Margin of error: 0.015255406349886438
Confidence interval [0.01677745 0.04728826]


In [118]:
# Standard Error 
SE = std_b_w
print("Standard Error:",SE)

Standard Error: 0.0077833705866767544


**Hypothesis Test**<br>

*Assuming the null hypothesis is true, how many times do we see that we see that the difference between the callback rates is zero (p2 - p1 = 0)?<br>

*If it occurs a lot then any difference we see between the white and black callback rate is probably due to chance. If it does not, then the effect is sigificant.<br>

In other words what is the probability or likelihood of getting a p2 - p1 = 0 in standard deviations from the population difference?

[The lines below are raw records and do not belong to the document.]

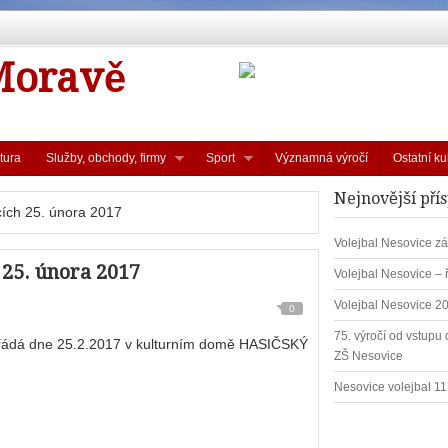
Moravě
tura
Služby, obchody, firmy
Sport
Významná výročí
Ostatní ku
Nejnovější pří
cích 25. února 2017
Volejbal Nesovice zá
 25. února 2017
Volejbal Nesovice – 
Volejbal Nesovice 2
0
75. výročí od vstupu d
ořádá dne 25.2.2017 v kulturním domě HASIČSKÝ
ZŠ Nesovice
Nesovice volejbal 1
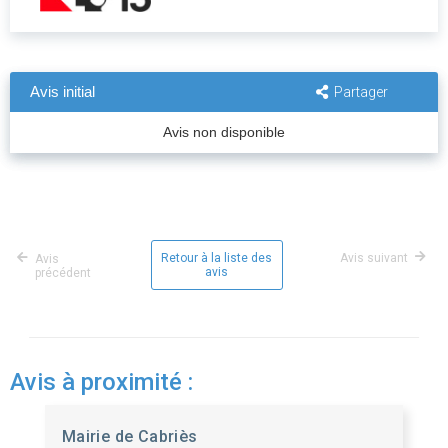
Avis initial
Partager
Avis non disponible
Retour à la liste des
Avis suivant
Avis
avis
précédent
Avis à proximité :
Mairie de Cabriès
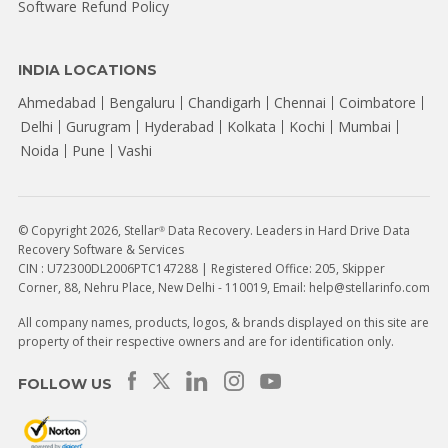
Software Refund Policy
INDIA LOCATIONS
Ahmedabad
Bengaluru
Chandigarh
Chennai
Coimbatore
Delhi
Gurugram
Hyderabad
Kolkata
Kochi
Mumbai
Noida
Pune
Vashi
© Copyright 2026, Stellar
Data Recovery. Leaders in Hard Drive Data
®
Recovery Software & Services
CIN : U72300DL2006PTC147288 | Registered Office: 205, Skipper
Corner, 88, Nehru Place, New Delhi - 110019, Email: help@stellarinfo.com
All company names, products, logos, & brands displayed on this site are
property of their respective owners and are for identification only.
FOLLOW US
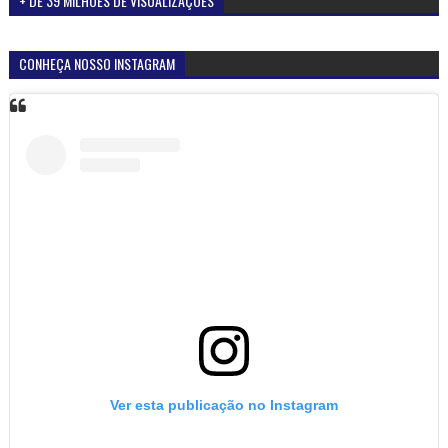
+ DE 39 MILHÕES DE VISUALIZAÇÕES
CONHEÇA NOSSO INSTAGRAM
Ver esta publicação no Instagram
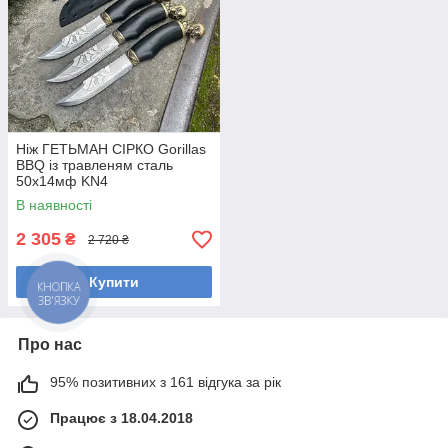
Ніж ГЕТЬМАН СІРКО Gorillas
BBQ із травленям сталь
50х14мф KN4
В наявності
2 305
₴
2 720 ₴
Купити
Про нас
95% позитивних з 161 відгука за рік
Працює з 18.04.2018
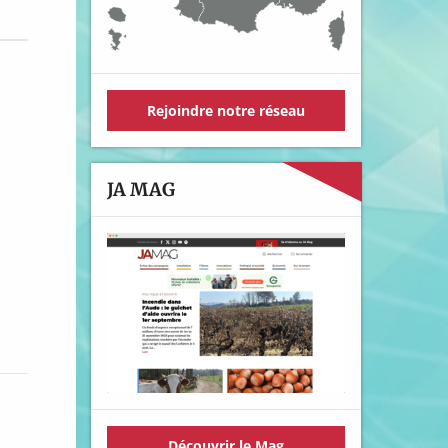
Rejoindre notre réseau
JA MAG
Découvrir le Mag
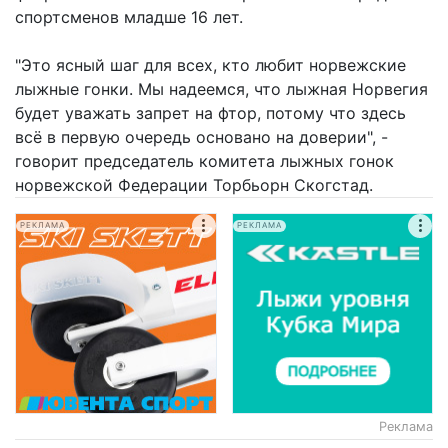
спортсменов младше 16 лет.
"Это ясный шаг для всех, кто любит норвежские
лыжные гонки. Мы надеемся, что лыжная Норвегия
будет уважать запрет на фтор, потому что здесь
всё в первую очередь основано на доверии", -
говорит председатель комитета лыжных гонок
норвежской Федерации Торбьорн Скогстад.
РЕКЛАМА
РЕКЛАМА
Реклама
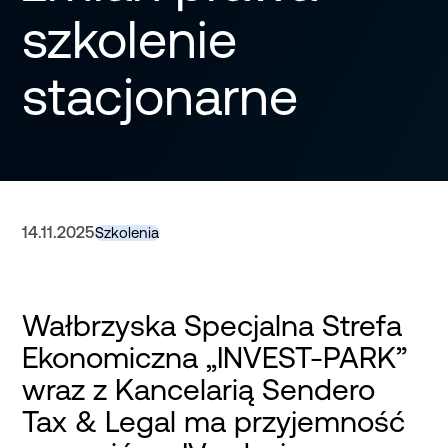
szkolenie
stacjonarne
14.11.2025
Szkolenia
Wałbrzyska Specjalna Strefa
Ekonomiczna „INVEST-PARK”
wraz z Kancelarią Sendero
Tax & Legal ma przyjemność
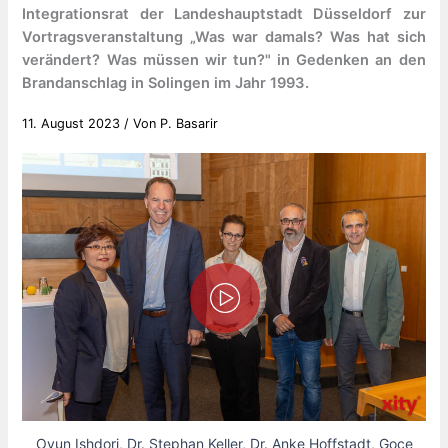
Integrationsrat der Landeshauptstadt Düsseldorf zur
Vortragsveranstaltung „Was war damals? Was hat sich
verändert? Was müssen wir tun?" in Gedenken an den
Brandanschlag in Solingen im Jahr 1993.
11. August 2023
/ Von
P. Basarir
Oyun Ishdorj, Dr. Stephan Keller, Dr. Anke Hoffstadt, Goce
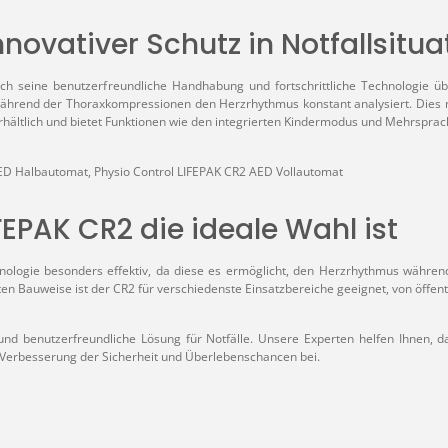
nnovativer Schutz in Notfallsitu
rch seine benutzerfreundliche Handhabung und fortschrittliche Technologie ü
 während der Thoraxkompressionen den Herzrhythmus konstant analysiert. Dies
rhältlich und bietet Funktionen wie den integrierten Kindermodus und Mehrsprac
ED Halbautomat, Physio Control
LIFEPAK CR2 AED Vollautomat
EPAK CR2 die ideale Wahl ist
nologie besonders effektiv, da diese es ermöglicht, den Herzrhythmus währen
ten Bauweise ist der CR2 für verschiedenste Einsatzbereiche geeignet, von öffe
che und benutzerfreundliche Lösung für Notfälle. Unsere Experten helfen Ihne
r Verbesserung der Sicherheit und Überlebenschancen bei.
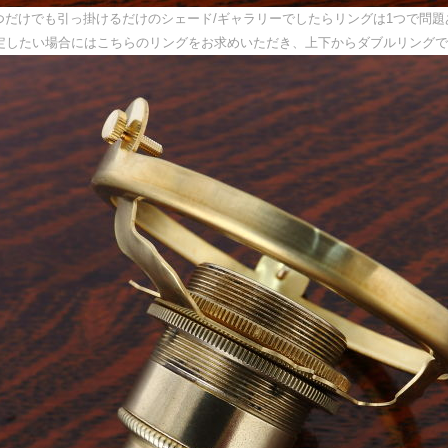
つだけでも引っ掛けるだけのシェード/ギャラリーでしたらリングは1つで問
定したい場合にはこちらのリングをお求めいただき、上下からダブルリングで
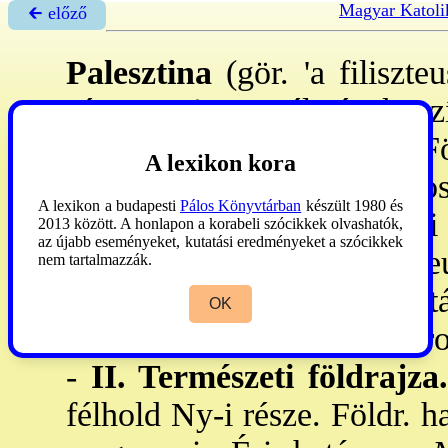
Magyar Katoli
🡰 előző
Palesztina
(gör. 'a filiszte
Jézus Krisztus életének s
hajósok és kereskedők a Fö
A lexikon kora
e. az 5. sz-tól két részre 
A lexikon a budapesti
Pálos Könyvtárban
készült 1980 és
sávot a föníciaiakról, a D-
2013 között. A honlapon a korabeli szócikkek olvashatók,
az újabb eseményeket, kutatási eredményeket a szócikkek
el
Gé Palaisztiné
, 'a filisz
nem tartalmazzák.
Kohba-felkelés leverése u
OK
adták a ~ nevet. Az óker. ir
-
II. Természeti földrajza.
félhold Ny-i része. Földr. h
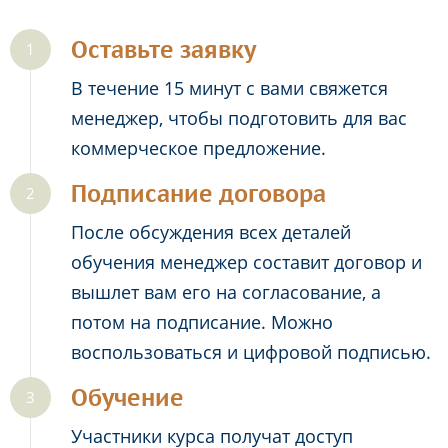
Оставьте заявку
В течение 15 минут с вами свяжется
менеджер, чтобы подготовить для вас
коммерческое предложение.
Подписание договора
После обсуждения всех деталей
обучения менеджер составит договор и
вышлет вам его на согласование, а
потом на подписание. Можно
воспользоваться и цифровой подписью.
Обучение
Участники курса получат доступ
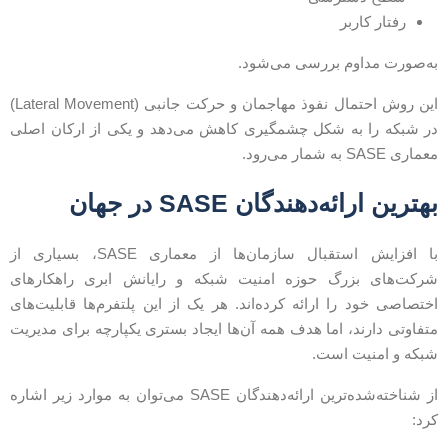
رفتار کاربر
ه‌صورت مداوم بررسی می‌شود.
این روش احتمال نفوذ مهاجمان و حرکت جانبی (Lateral Movement)
ر شبکه را به شکل چشمگیری کاهش می‌دهد و یکی از ارکان اصلی
ماری SASE به شمار می‌رود.
هترین ارائه‌دهندگان SASE در جهان
با افزایش استقبال سازمان‌ها از معماری SASE، بسیاری از
رکت‌های بزرگ حوزه امنیت شبکه و رایانش ابری راهکارهای
ختصاصی خود را ارائه کرده‌اند. هر یک از این پلتفرم‌ها قابلیت‌های
تفاوتی دارند، اما هدف همه آن‌ها ایجاد بستری یکپارچه برای مدیریت
بکه و امنیت است.
از شناخته‌شده‌ترین ارائه‌دهندگان SASE می‌توان به موارد زیر اشاره
رد:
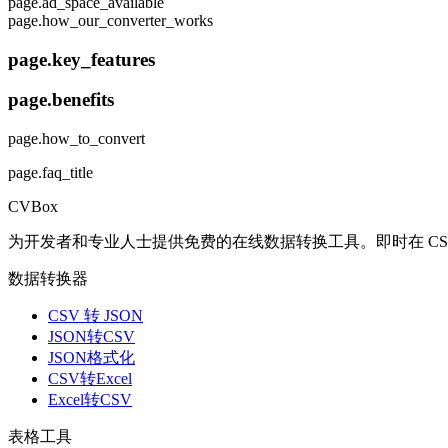
page.ad_space_available
page.how_our_converter_works
page.key_features
page.benefits
page.how_to_convert
page.faq_title
CVBox
为开发者和专业人士提供免费的在线数据转换工具。即时在 CSV、J
数据转换器
CSV 转 JSON
JSON转CSV
JSON格式化
CSV转Excel
Excel转CSV
表格工具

If it is less than 5% then significant.

In [103]:
# New calculation for std becuase we are assuming null hypothesis is true
# Therefore must calculate population std such that p1 = p2 = p_pop
# p_pop is proportion of total callbacks for whole sample
# calculating proportion of callbacks disregarding race

p = p2 = p1
p_pop = ( total_b_calls + total_w_calls ) / ( total_b + total_w )
std = np.sqrt( (2 * p_pop * (1 - p_pop) ) / n1 ) # Since n1 = n2 is considered
# Calculating z-score
# How many standard devations away from the mean is our sample statistics
z_score = (p - 0) / std
print("Z-score:", z_score)
p_value = stats.norm.sf(abs(z_score))*2
print("p_value:", p_value)

Z-score: 12.377908407975275
p_value: 3.441962025115033e-35


*The probability of getting a z-score of 12 is very small, even while assuming the null hypothesis is true.*<br>

*Therefore, with a z-score as high as 12, the p-value = 0*

**4. Describing the statistical significance in the context or the original problem.**

There is 95% chance that the true difference of white-sounding callbacks and black-sounding callbacks is between .016 and .04.<br>

This means we are 95% confident that there exists a difference between the two races in which individuals with white-sounding names are favored and called back more often.<br>

Since p-value = 0, the probability of getting a z-score of 12 is very small, even while assuming the null hypothesis is true. This means that the effect that we see (a difference in the proportion of callbacks between white and black sounding names) is significant.

<font color=red>**Race has a significant impact on the rate of callbacks for resumes.**<font>

**5. Does this analysis mean that race/name is the most important factor in callback success? Why or why not? If not, how could this analysis be amended?**<br>

Since the analysis only looked at the relationship between race and callbacks. There are a number of other variables included in the data that may have equal or more impact on the callback rate hence it can not be determined whether race is the most important factor for callbacks.

We must test the significance of these variables against callback rate to determine which is the best to determine callback success.

The next step in this analysis would be to comput on other factors in the table and test for significance and coorelation.